In "sticking to the script" as one Administration insider put it this week, the US is acting out of the widely held belief that its position vis-a-vis Iran has been strengthened over the past six months. Much of that change has been due to actions taken by Iranian officials. ......
Teheran is also looking nervously at the growing Saudi- Syrian rapproachment, say US analysts. The latest evidence of cooperation between the two countries was over the composition of a new government in Lebanon. Key US officials believe that the Saudis, who until recently shunned Syria for its widely assumed role behind the assassination of former Lebanese Prime Minister and Saudi royal family confidante Rafik Hariri, have begun courting Syria. Although many analysts remain skeptical that Syria can be pried away from its close ties to Iran, the Saudis, nonetheless are looking to break the so-called Shia "arc" of Iran and especially Iraq, say some US analysts. Put bluntly by one State Department analyst, "The Syrians are the most susceptible to bribery and in this case why not sacrifice Lebanon?"

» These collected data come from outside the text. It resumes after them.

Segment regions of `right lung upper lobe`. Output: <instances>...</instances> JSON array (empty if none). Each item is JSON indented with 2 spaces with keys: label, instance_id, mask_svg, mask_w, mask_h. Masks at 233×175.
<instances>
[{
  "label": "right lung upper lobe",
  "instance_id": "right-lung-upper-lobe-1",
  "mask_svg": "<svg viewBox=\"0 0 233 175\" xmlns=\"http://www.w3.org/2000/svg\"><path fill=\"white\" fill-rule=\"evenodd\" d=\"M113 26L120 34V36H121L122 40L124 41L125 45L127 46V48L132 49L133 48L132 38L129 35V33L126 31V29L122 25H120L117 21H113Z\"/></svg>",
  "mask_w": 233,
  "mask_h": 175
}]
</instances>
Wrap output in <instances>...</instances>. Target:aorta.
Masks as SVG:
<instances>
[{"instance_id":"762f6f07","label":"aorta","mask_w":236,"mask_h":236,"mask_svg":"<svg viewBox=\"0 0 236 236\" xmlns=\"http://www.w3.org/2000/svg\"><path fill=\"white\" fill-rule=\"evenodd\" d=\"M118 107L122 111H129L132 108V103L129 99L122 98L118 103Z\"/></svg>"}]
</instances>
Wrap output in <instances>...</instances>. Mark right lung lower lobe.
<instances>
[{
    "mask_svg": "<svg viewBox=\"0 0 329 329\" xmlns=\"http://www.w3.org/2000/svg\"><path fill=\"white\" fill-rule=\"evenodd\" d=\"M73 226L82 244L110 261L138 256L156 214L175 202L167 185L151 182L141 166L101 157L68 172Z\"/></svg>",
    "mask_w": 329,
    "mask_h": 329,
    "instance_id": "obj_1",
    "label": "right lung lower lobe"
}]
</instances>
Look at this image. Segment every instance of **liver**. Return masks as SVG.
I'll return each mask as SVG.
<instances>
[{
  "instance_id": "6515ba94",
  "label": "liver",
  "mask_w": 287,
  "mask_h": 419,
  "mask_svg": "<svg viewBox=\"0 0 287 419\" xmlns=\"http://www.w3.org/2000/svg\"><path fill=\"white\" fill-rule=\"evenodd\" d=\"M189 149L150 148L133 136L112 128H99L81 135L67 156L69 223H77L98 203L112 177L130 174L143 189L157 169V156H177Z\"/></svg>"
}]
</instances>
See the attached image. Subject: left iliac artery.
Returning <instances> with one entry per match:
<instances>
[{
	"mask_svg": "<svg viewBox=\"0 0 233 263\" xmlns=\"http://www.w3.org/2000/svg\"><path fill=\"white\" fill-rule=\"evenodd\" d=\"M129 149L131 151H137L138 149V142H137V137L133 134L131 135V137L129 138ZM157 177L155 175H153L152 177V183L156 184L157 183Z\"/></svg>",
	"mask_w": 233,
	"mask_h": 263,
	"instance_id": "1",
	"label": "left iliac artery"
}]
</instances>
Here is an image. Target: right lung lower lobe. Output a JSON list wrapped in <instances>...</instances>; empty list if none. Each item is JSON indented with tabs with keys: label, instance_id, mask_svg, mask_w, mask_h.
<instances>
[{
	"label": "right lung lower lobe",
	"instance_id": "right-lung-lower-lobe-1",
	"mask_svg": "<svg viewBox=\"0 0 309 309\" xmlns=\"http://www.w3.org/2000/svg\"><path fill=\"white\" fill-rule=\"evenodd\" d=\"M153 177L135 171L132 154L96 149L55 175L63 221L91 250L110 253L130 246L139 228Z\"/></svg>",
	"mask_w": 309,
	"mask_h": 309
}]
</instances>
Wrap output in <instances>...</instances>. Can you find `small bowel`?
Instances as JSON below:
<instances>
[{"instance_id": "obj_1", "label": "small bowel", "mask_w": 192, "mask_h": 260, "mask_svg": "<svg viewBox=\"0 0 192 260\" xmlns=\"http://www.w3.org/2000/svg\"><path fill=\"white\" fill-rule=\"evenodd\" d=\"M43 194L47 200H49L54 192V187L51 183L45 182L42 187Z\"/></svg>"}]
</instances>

But it isn't only Saudi Arabia which has come calling to Syria. US officials are eager to see an American ambassador back in Damascus. According to informed sources, the decision to send a new Ambassador [The previous one was recalled at the time of Hariri's assassination] has been made. Now it only a question of timing. Some in the Administration believe that the announcement
should be accompanied by a gesture from Damascus. Otherwise, in the words of one US official, "The Syrians will just pocket it as a freebie." Others argue that this, in the words of one veteran State Department official is just "left over `Bush-think'" and it is in the interest of the US to have its "Man in Damascus."

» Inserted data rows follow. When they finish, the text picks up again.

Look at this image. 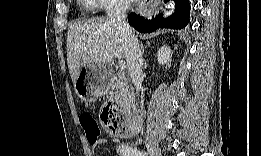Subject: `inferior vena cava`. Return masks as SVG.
<instances>
[{
	"label": "inferior vena cava",
	"mask_w": 261,
	"mask_h": 156,
	"mask_svg": "<svg viewBox=\"0 0 261 156\" xmlns=\"http://www.w3.org/2000/svg\"><path fill=\"white\" fill-rule=\"evenodd\" d=\"M128 7L129 2L126 0H111L106 8V12L111 23L125 39V58L132 83L138 93L143 82V58L138 40L126 20V11ZM136 126L137 121L136 119H133L131 121V128L135 129Z\"/></svg>",
	"instance_id": "inferior-vena-cava-1"
}]
</instances>
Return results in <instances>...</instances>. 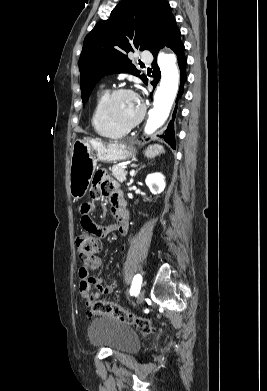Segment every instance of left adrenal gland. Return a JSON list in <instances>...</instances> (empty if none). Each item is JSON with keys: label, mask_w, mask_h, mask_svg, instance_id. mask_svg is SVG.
<instances>
[{"label": "left adrenal gland", "mask_w": 267, "mask_h": 391, "mask_svg": "<svg viewBox=\"0 0 267 391\" xmlns=\"http://www.w3.org/2000/svg\"><path fill=\"white\" fill-rule=\"evenodd\" d=\"M131 166H132V167H135V168L138 167V165H136V164H132ZM143 167H144V166H141L139 169H141V168H143ZM139 169H137L136 172H137ZM136 172L134 173V175L136 174Z\"/></svg>", "instance_id": "left-adrenal-gland-1"}]
</instances>
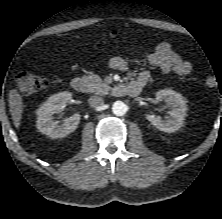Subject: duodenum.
<instances>
[{
	"label": "duodenum",
	"instance_id": "1",
	"mask_svg": "<svg viewBox=\"0 0 222 219\" xmlns=\"http://www.w3.org/2000/svg\"><path fill=\"white\" fill-rule=\"evenodd\" d=\"M71 87L73 90L79 93H83L88 88V82L87 80L82 76L74 77L71 80ZM142 90V84L139 82H133L129 84H117L113 88V93L116 96H136L138 95Z\"/></svg>",
	"mask_w": 222,
	"mask_h": 219
}]
</instances>
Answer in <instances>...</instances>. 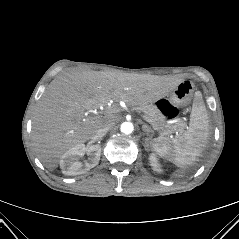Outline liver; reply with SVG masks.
Here are the masks:
<instances>
[{
  "instance_id": "liver-1",
  "label": "liver",
  "mask_w": 239,
  "mask_h": 239,
  "mask_svg": "<svg viewBox=\"0 0 239 239\" xmlns=\"http://www.w3.org/2000/svg\"><path fill=\"white\" fill-rule=\"evenodd\" d=\"M182 79L168 76L69 70L55 77L39 100L32 120L33 146L49 170L69 149L95 136L102 123L116 116L110 102L137 106L155 102ZM104 111L91 115V110Z\"/></svg>"
}]
</instances>
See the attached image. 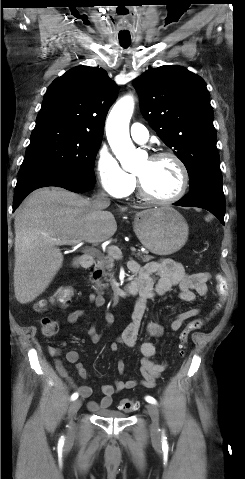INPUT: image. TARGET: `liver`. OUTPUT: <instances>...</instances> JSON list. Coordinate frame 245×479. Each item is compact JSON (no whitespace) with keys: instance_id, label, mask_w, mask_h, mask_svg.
Here are the masks:
<instances>
[{"instance_id":"obj_1","label":"liver","mask_w":245,"mask_h":479,"mask_svg":"<svg viewBox=\"0 0 245 479\" xmlns=\"http://www.w3.org/2000/svg\"><path fill=\"white\" fill-rule=\"evenodd\" d=\"M109 205L61 188L34 191L15 213L14 291L21 304L32 302L49 286L63 263L58 247L78 239L103 242L117 230Z\"/></svg>"}]
</instances>
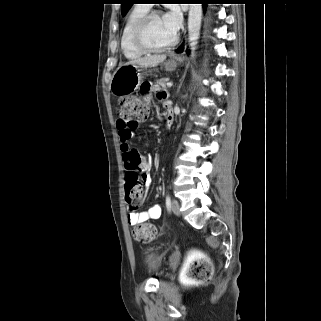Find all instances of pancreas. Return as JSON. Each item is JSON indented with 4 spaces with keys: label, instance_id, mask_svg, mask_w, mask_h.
<instances>
[{
    "label": "pancreas",
    "instance_id": "obj_1",
    "mask_svg": "<svg viewBox=\"0 0 321 321\" xmlns=\"http://www.w3.org/2000/svg\"><path fill=\"white\" fill-rule=\"evenodd\" d=\"M168 81H169L168 78H161L156 81V86L166 88Z\"/></svg>",
    "mask_w": 321,
    "mask_h": 321
}]
</instances>
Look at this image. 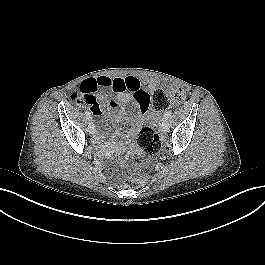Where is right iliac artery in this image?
<instances>
[{"label": "right iliac artery", "instance_id": "obj_1", "mask_svg": "<svg viewBox=\"0 0 265 265\" xmlns=\"http://www.w3.org/2000/svg\"><path fill=\"white\" fill-rule=\"evenodd\" d=\"M85 115H86L87 120H91L92 119L91 113L89 111H86Z\"/></svg>", "mask_w": 265, "mask_h": 265}]
</instances>
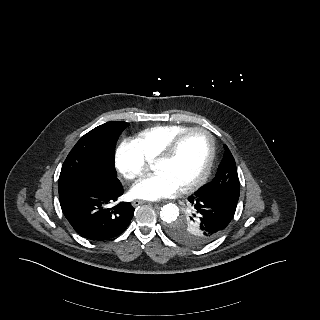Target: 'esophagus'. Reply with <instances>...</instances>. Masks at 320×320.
I'll return each mask as SVG.
<instances>
[{
    "instance_id": "34e87169",
    "label": "esophagus",
    "mask_w": 320,
    "mask_h": 320,
    "mask_svg": "<svg viewBox=\"0 0 320 320\" xmlns=\"http://www.w3.org/2000/svg\"><path fill=\"white\" fill-rule=\"evenodd\" d=\"M144 203H147V202L144 201V200H134V201L132 202V205H133L134 207H137V206L142 205V204H144Z\"/></svg>"
}]
</instances>
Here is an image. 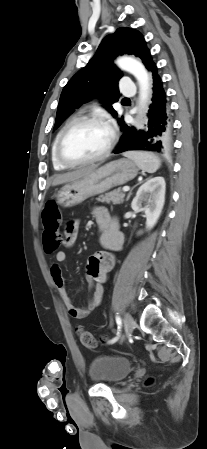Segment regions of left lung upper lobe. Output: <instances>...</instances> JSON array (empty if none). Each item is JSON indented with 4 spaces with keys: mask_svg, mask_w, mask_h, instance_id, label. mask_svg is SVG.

While factiousness has not been a hallmark in most of the Administration policies in the region, it is becoming clear that policy towards Israeli-Palestinian talks may be an exception. Criticism has begun to surface over the role Special Envoy George Mitchell has played in his so far unsuccessful attempts to get the Israelis and Palestinians reengaged in peace talks. One critic characterizes Mitchell's approach as inappropriately adopting "Irish software" to this intractable conflict....
But instead of creating a "positive context" as he did with the Irish, Mitchell, says this critic, missed an opportunity to build upon gestures made by Israeli Prime Minister, Benjamin Netanyahu. In particular, it is argued that Netanyahu's announcement of a partial, temporary settlement freeze should have been seized upon thus allowing for it to be extended and expanded. Instead, the Administration reacted with conflicting statements that only served to antagonize many Arabs and leave Netanyahu in a relatively comfortable political position at home.

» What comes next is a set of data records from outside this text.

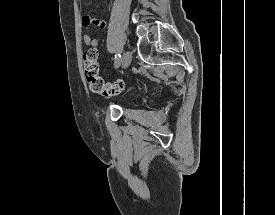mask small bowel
Returning a JSON list of instances; mask_svg holds the SVG:
<instances>
[{
	"mask_svg": "<svg viewBox=\"0 0 275 215\" xmlns=\"http://www.w3.org/2000/svg\"><path fill=\"white\" fill-rule=\"evenodd\" d=\"M82 25L84 27L97 26L101 29H104L107 26V22L105 20L96 19L92 16H86L82 19ZM83 42L86 46L96 47L100 40L92 38L89 34H85L83 36Z\"/></svg>",
	"mask_w": 275,
	"mask_h": 215,
	"instance_id": "obj_1",
	"label": "small bowel"
}]
</instances>
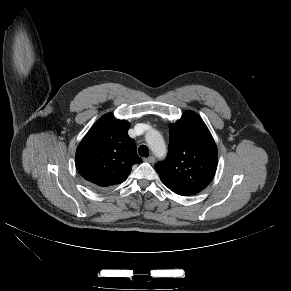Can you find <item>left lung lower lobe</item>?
Listing matches in <instances>:
<instances>
[{"instance_id":"1","label":"left lung lower lobe","mask_w":291,"mask_h":291,"mask_svg":"<svg viewBox=\"0 0 291 291\" xmlns=\"http://www.w3.org/2000/svg\"><path fill=\"white\" fill-rule=\"evenodd\" d=\"M161 180L166 187H168L171 191H173L174 193L178 195L190 196V195H194L198 193L194 191L193 189L187 188L181 184L172 182L170 180H166V179H161Z\"/></svg>"}]
</instances>
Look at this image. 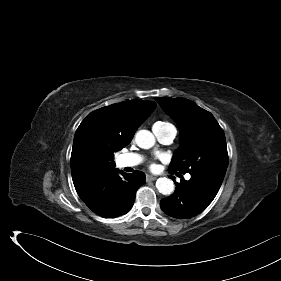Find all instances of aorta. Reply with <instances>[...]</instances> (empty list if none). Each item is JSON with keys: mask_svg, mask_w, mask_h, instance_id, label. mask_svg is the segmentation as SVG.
<instances>
[{"mask_svg": "<svg viewBox=\"0 0 281 281\" xmlns=\"http://www.w3.org/2000/svg\"><path fill=\"white\" fill-rule=\"evenodd\" d=\"M135 141L140 148L149 149L154 146L155 137L148 130H140L136 133ZM156 187L163 195H170L174 191L173 181L166 177L157 179Z\"/></svg>", "mask_w": 281, "mask_h": 281, "instance_id": "obj_1", "label": "aorta"}]
</instances>
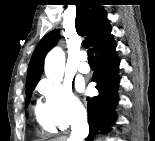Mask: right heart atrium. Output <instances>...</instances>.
<instances>
[{
    "label": "right heart atrium",
    "mask_w": 155,
    "mask_h": 141,
    "mask_svg": "<svg viewBox=\"0 0 155 141\" xmlns=\"http://www.w3.org/2000/svg\"><path fill=\"white\" fill-rule=\"evenodd\" d=\"M39 90L45 98L46 110L53 123L64 130L84 119L83 104L68 83L44 81Z\"/></svg>",
    "instance_id": "d8ad5b80"
}]
</instances>
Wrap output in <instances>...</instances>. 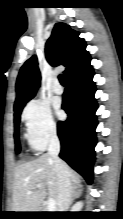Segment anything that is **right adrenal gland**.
Segmentation results:
<instances>
[{
	"mask_svg": "<svg viewBox=\"0 0 123 219\" xmlns=\"http://www.w3.org/2000/svg\"><path fill=\"white\" fill-rule=\"evenodd\" d=\"M82 193H83L82 185L74 184L73 187H72L70 204H72L74 199L79 198L82 195Z\"/></svg>",
	"mask_w": 123,
	"mask_h": 219,
	"instance_id": "obj_1",
	"label": "right adrenal gland"
}]
</instances>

Ultimately, it will not be Mitchell but the President who will have to make some crucial decisions, say State Department insiders. They say that elements of the bureaucracy do not back Mitchell and that President Obama, in the words of one veteran State Department official, "...will have to assert what he wants before Mitchell can do his job." Right now, according to this official, no decision has been made on how to proceed.